[Document structure recognition data]
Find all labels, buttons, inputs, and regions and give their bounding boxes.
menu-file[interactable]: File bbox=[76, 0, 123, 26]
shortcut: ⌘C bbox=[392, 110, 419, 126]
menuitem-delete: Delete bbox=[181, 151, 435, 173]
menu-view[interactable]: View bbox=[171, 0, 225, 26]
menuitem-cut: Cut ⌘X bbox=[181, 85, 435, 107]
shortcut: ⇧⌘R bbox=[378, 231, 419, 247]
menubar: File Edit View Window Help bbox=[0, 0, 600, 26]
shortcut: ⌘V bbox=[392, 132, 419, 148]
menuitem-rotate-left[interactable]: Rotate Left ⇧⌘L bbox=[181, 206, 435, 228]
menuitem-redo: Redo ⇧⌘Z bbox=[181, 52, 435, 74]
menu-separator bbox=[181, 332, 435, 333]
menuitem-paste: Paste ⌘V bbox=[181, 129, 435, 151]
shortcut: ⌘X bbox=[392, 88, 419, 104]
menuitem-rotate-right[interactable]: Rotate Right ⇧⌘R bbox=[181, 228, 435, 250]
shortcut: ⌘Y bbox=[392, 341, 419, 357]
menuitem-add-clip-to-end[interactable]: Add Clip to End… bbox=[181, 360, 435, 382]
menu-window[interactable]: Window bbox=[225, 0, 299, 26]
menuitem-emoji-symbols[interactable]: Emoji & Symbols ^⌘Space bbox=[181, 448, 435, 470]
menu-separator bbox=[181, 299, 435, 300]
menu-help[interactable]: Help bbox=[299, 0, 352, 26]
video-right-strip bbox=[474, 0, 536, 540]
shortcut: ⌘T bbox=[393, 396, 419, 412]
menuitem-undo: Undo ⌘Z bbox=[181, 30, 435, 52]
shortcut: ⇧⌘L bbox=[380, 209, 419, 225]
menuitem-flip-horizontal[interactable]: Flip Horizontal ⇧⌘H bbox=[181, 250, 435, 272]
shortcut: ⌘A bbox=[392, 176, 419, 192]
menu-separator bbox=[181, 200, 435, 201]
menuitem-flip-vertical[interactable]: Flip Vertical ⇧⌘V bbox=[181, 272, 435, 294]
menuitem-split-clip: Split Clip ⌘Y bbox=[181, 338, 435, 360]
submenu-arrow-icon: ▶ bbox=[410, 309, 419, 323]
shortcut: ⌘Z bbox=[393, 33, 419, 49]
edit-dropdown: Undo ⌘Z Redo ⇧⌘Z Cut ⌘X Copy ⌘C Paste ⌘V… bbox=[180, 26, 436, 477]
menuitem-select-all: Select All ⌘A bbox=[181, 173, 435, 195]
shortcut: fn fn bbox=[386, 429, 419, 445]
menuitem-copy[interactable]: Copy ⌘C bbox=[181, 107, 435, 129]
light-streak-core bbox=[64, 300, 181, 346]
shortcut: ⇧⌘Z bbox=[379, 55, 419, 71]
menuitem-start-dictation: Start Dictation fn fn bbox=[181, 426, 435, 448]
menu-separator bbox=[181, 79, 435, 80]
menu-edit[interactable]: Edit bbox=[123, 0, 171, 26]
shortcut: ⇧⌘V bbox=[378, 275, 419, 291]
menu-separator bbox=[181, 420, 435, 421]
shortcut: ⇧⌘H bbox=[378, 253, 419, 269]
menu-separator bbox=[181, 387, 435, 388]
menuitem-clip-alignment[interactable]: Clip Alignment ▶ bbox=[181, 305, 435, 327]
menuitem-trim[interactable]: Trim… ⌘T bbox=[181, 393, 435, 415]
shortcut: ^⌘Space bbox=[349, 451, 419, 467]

- **Activity**: What is needed is a copy of every line above in which "Help" appears.

- **Solution for this task**:
menubar: File Edit View Window Help bbox=[0, 0, 600, 26]
menu-help[interactable]: Help bbox=[299, 0, 352, 26]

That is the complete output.